Dominado pelas imagens, pela velocidade e pela fluidez do
instantâneo, que se sintetizam no império da internet, o mundo
contemporâneo parece pulverizar a noção de sujeito. Não é, contudo, o
que pensa o filósofo francês Michel Maffesoli, que esteve no Brasil
neste mês para uma palestra no Círculo Psicanalítico do Rio de Janeiro. E
de quem a editora Forense Universitária lançou, recentemente, o ensaio
"O Tempo Retorna" (trad.: Teresa Dias Carneiro, 126 págs., R$ 49,00).

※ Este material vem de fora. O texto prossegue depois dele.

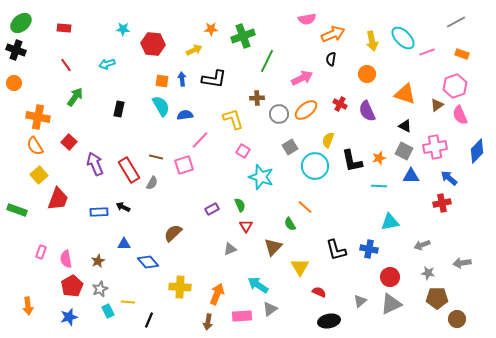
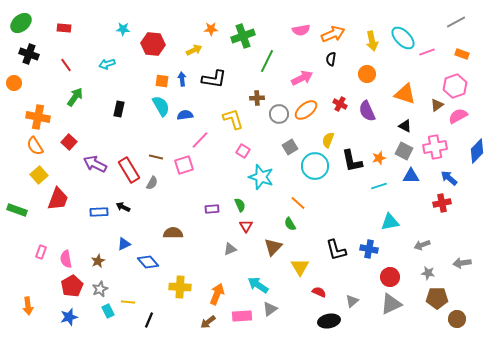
pink semicircle at (307, 19): moved 6 px left, 11 px down
black cross at (16, 50): moved 13 px right, 4 px down
pink semicircle at (460, 115): moved 2 px left, 1 px down; rotated 84 degrees clockwise
purple arrow at (95, 164): rotated 40 degrees counterclockwise
cyan line at (379, 186): rotated 21 degrees counterclockwise
orange line at (305, 207): moved 7 px left, 4 px up
purple rectangle at (212, 209): rotated 24 degrees clockwise
brown semicircle at (173, 233): rotated 42 degrees clockwise
blue triangle at (124, 244): rotated 24 degrees counterclockwise
gray triangle at (360, 301): moved 8 px left
brown arrow at (208, 322): rotated 42 degrees clockwise
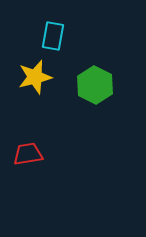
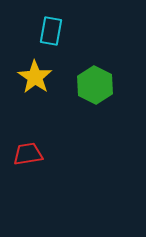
cyan rectangle: moved 2 px left, 5 px up
yellow star: rotated 24 degrees counterclockwise
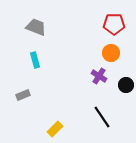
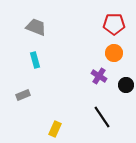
orange circle: moved 3 px right
yellow rectangle: rotated 21 degrees counterclockwise
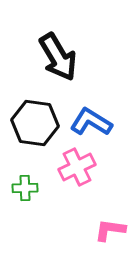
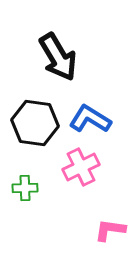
blue L-shape: moved 1 px left, 3 px up
pink cross: moved 4 px right
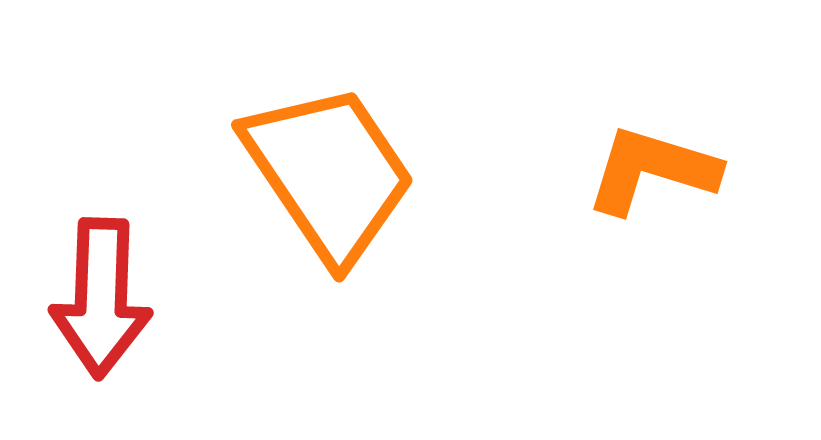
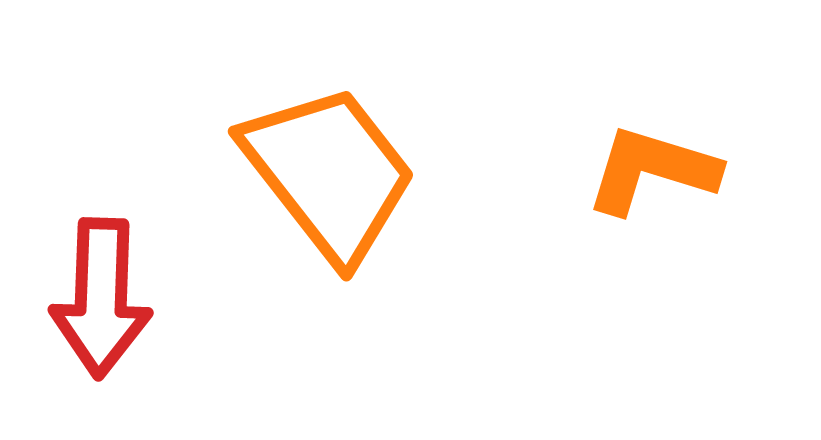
orange trapezoid: rotated 4 degrees counterclockwise
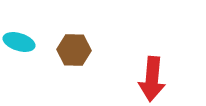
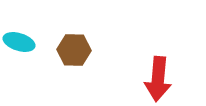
red arrow: moved 6 px right
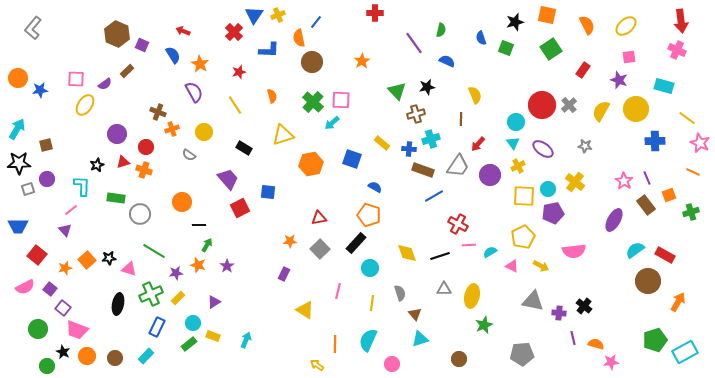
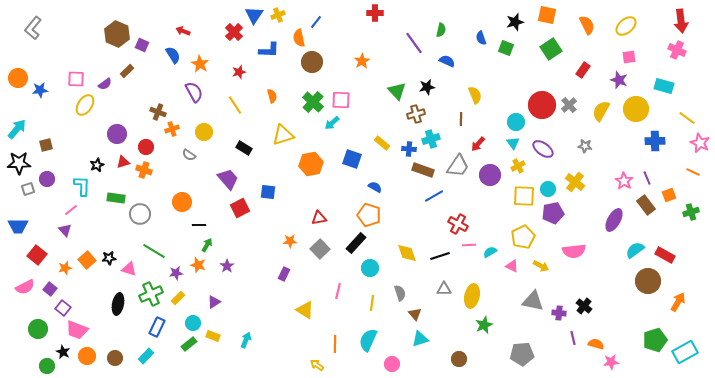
cyan arrow at (17, 129): rotated 10 degrees clockwise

Em vez de pensar em avanço ou, ao contrário, em retrocesso, Maffesoli
prefere falar de um mundo que se desenrola em formato de espiral. Em
meio às novas tribos do século XXI, que se agregam em torno das redes
comunitárias, aspectos arcaicos - desprezados ao longo de quatro séculos
de racionalismo - retornam com toda a força e em outro nível. É do que
ele nos fala nesta entrevista.
Valor: O mundo contemporâneo parece se definir pela morte do sujeito. Os
meninos que passam horas a fio nas LAN houses não carregam mais
fantasias dentro de si. E nem precisam delas: as fantasias lhe são
fornecidas pelas máquinas. Parecem hipnotizados e vazios. Como você
avalia esse novo cenário?
Michel Maffesoli: A grande mudança que vivemos hoje é
a passagem do indivíduo para a comunidade. Já Heidegger nos falou da
transformação da sociedade do Eu na sociedade do Nós. É preciso não se
deixar cegar pelo que seriam as novidades de nossa situação. Reconhecer
com humildade que é próprio da espécie animal - nossa espécie -
relacionar-se sempre com a técnica. É isso que marca essencialmente
nossa especificidade, nossa singularidade. A relação com a técnica
contemporânea não tem nada de novo. Isso mostra, porém, que em certos
momentos, justamente por causa do desenvolvimento da tecnologia, as
imagens e a imaginação agora retornam. Voltamos ao que o racionalismo
moderno eliminou. Não existe nesse retorno, contudo, uma "eliminação da
alma". Ao contrário, surge uma "alma multiplicada", que eu chamo de
"organismo místico". Convém evitar, em face da irrupção dos novos meios
de comunicação interativos, uma posição totalmente crítica. O melhor é
acompanhar o processo que se desenrola, com o objetivo de que ele dê o
melhor de si mesmo.
"O Facebook, o Second Life etc. recuperaram o
'ideal comunitário'. Chegamos a uma sociedade que enfatiza a relação
com o outro", afirma
Valor: Com a expansão da internet, estamos todos
em "outro mundo", que parece irreversível e contra o qual não adianta
lutar. Daí o clima depressivo que envolve as gerações mais maduras.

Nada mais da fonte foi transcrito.